NCAA Still Stumbling Around In McNair Trial

Kyle Bonagura  —  (ESPN Staff Writer) LOS ANGELES — During two days on the witness stand in his defamation trial against the NCAA, former USC assistant football coach Todd McNair experienced a range of emotions. He laughed, he cried, at times he showed frustration and mostly he remained calm.

It was an opportunity he waited nearly eight years for, and when his lawyer, Bruce Broillet, was done with his redirect on Friday, McNair wasn’t ready for it to be over. He still needed to get something off his chest.

“Can I touch on something?” McNair asked.

“Sure,” said Broillet, who seemed surprised and quickly modified the response into an open-ended question to let McNair speak.

McNair outlined what it was like to sink into depression after becoming one of the faces in one of the biggest scandals in college sports history. The more he spoke, the more passionate he became.

“Was there more at stake for you in this case than money?” Broillet asked.

“This ain’t about money. It’s not about money,” McNair said. “It ain’t never been about the money.”

“Nobody’s going to make me know Lloyd Lake,” he went on to say. “You cannot make me know Lloyd Lake. I don’t care how many people are in front of me. I don’t care how many trials, hearings or anything else. That’s never going to change. It’s never going to change. I didn’t know Lloyd Lake.”

It was easily one of the most powerful moments in the two-week-old trial, and it seemed to give McNair some form of temporary relief.

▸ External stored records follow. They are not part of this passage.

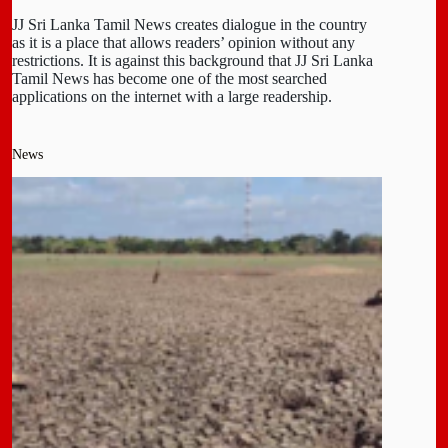
JJ Sri Lanka Tamil News creates dialogue in the country
as it is a place that allows readers’ opinion without any
restrictions. It is against this background that JJ Sri Lanka
Tamil News has become one of the most searched
applications on the internet with a large readership.
News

An interview with Lake, a convicted felon, was what the NCAA relied most heavily upon to slap McNair with a one-year show cause penalty that McNair’s lawyers have argued ended his coaching career. Lake told NCAA investigators McNair knew he was providing Reggie Bush with improper benefits during the running back’s celebrated career at USC. McNair and Bush denied the former running backs coach had any such knowledge.

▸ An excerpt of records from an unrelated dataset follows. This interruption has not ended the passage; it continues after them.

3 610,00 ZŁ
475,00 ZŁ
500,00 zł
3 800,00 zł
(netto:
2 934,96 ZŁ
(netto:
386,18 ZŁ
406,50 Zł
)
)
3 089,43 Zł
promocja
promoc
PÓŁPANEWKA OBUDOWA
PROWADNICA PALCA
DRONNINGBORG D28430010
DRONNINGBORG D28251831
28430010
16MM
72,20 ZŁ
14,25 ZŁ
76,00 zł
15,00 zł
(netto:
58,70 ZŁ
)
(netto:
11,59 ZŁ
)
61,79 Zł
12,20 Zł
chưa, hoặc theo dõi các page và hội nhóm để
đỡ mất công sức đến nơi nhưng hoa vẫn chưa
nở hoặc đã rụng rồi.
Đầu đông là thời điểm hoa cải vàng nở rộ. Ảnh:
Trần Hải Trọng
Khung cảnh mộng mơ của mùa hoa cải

The NCAA’s attorney, Kosta Stojilkovic, started his cross-examination of McNair on Thursday but waited until the beginning of the day Friday to display five personal checks from Bush to McNair from late 2010 to 2015 that totaled more than $60,000.

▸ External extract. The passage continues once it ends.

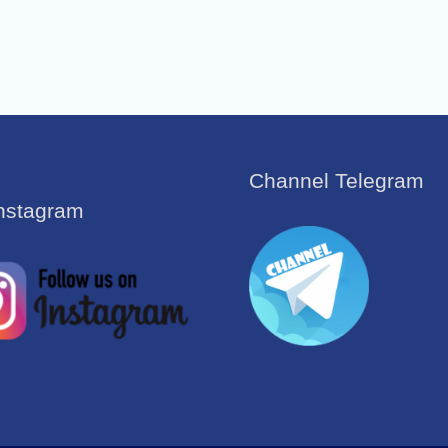
Channel Telegram
Instagram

McNair referred to the money as loans but said he doesn’t have to pay the money back. It also was revealed that McNair — whose contract with USC was not renewed in June 2010, shortly after the NCAA Committee on Infractions report linked him to the scandal — received $240,000 from USC in 2011.

As expected, Stojilkovic spent a bulk of his cross-examination shining a light on the effort McNair made to get another job in coaching. McNair testified he reached out to only a few NFL teams and college programs, while opting to rely on the network of friends he has in the coaching industry.

In order to show there were other friends McNair could have reached out to, Stojilkovic displayed a list of several names McNair mentioned during his testimony the previous day. The attempt backfired, as McNair went down the list, one by one, with simple explanations for why the people Stojilkovic insisted could have helped him really could not.

“Retired … retired … deceased … retired … he’s still playing … he’s just a parent,” McNair said.

Stojilkovic also insisted that McNair should have been suspicious when Bush started driving a late 1990s-model Chevrolet Impala, which later was determined to have been provided by Lake.

“If he pulled up in a Mercedes, I would have said something,” McNair said. “That Impala was trash.”